The Pop-Cultural Ties that Bind
On this July 4th, since others are addressing the patriotic, political, and recreational aspects of the holiday in a major way—I’m going to go with a uniquely American pop-cultural moment I experienced some years ago.
Like a hundred, give or take.
But it was a pretty neat moment, and strong evidence of that force that binds the American people in ways that transcend the political and geographical.
I lived and worked in the former Portuguese territory of Macau for two unforgettable years. When the time came to think about what to do next, I began mailing out requests for graduate school applications from several U.S. institutions.
But due to a lumbering bureaucracy at one prestigious university, they mailed to me a foreign-student application package by mistake.
Now, I had explained to all that though I was living overseas, I was actually a U.S. citizen, and would need application materials appropriate to that situation.
OK, technologically speaking, as you may have guessed, this was back sometime after the discovery of fire, but still before the advent of the Internet. Whereas today, the problem could have been cleared up through the ethers in no time, back then—if you lived overseas—you were dependent on the international post.
I wrote to this school a second time, and waited weeks for the result. Amazingly, they got it wrong again!
Now I was beginning to wonder whether the matter could be resolved in time for me to make their application deadline. I was utterly perplexed as to what to do; I had no reason to believe that a phone call, under these conditions, would have yielded a better result—I only knew that such a call would have been diabolically expensive.
So I sat down to write what I hoped would be my last letter to this group. In it, I began by repeating my request for the proper application package, and the fact of my U.S. citizenship. I described my earlier problems, and implored the reader to send along the correct package as quickly as possible.
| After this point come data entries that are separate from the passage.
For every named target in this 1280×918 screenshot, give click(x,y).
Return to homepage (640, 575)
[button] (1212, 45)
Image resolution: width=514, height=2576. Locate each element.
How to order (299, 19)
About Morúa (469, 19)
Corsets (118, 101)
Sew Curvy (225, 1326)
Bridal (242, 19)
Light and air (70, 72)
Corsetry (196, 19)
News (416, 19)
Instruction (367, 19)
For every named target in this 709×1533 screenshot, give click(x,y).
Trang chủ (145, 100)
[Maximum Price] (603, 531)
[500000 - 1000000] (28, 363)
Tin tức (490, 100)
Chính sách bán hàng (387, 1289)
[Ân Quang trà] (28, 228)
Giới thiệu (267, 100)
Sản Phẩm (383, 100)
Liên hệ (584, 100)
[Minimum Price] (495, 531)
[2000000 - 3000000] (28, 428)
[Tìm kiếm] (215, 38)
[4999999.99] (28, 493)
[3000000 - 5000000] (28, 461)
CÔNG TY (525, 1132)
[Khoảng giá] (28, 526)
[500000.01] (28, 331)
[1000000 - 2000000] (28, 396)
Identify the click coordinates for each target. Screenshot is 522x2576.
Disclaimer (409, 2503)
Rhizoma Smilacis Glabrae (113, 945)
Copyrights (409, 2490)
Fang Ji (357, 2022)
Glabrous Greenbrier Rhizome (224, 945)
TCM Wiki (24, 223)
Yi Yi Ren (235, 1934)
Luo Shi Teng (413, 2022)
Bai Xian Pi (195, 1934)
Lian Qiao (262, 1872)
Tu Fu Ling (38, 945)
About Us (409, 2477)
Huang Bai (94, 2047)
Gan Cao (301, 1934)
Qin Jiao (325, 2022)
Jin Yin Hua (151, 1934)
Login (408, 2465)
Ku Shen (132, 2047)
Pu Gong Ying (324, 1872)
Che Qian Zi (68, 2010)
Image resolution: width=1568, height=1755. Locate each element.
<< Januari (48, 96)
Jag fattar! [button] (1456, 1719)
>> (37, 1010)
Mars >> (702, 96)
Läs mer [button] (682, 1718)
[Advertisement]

Just as I was finishing this draft, a wacky thought hit me, and, after a moment’s consideration, I decided to run with it, for what could it hurt at this stage?
In closing this time, I boldly declared that I knew all the words to the opening theme of Gilligan’s Island, and that I could, therefore, sing it on demand in any setting. I added that I hoped this fact would clear up for good the matter of my origins for legal and administrative purposes.
Sure enough, a few weeks after I’d sent that letter, the proper application materials arrived in my mailbox at last, and I was able to complete them by the appointed time!
Coincidence? I think not!
Our American pop-cultural heritage is a frothy assemblage of generally useless facts and phenomena, in one way of seeing; but as the incident above suggests, up to a certain point in time, a particular collection of words, images, trends, and happenings (the late Evel Knievel’s Snake River Canyon jump, anyone?) nevertheless has the power to bind many of us in an oddly meaningful way. We find we are bound through largely happy memories of specific moments shared by millions of others, from coast to coast.
As we unfurl the red, white, and blue this Independence Day, our thoughts might well go to the founding of a nation whose workings, makeup, and astonishing promise are rooted in its daring philosophical foundations.
But here, now, a quick nod in the direction of the unique, often humorous ties that link us today beyond ethnic, economic, and historical parameters.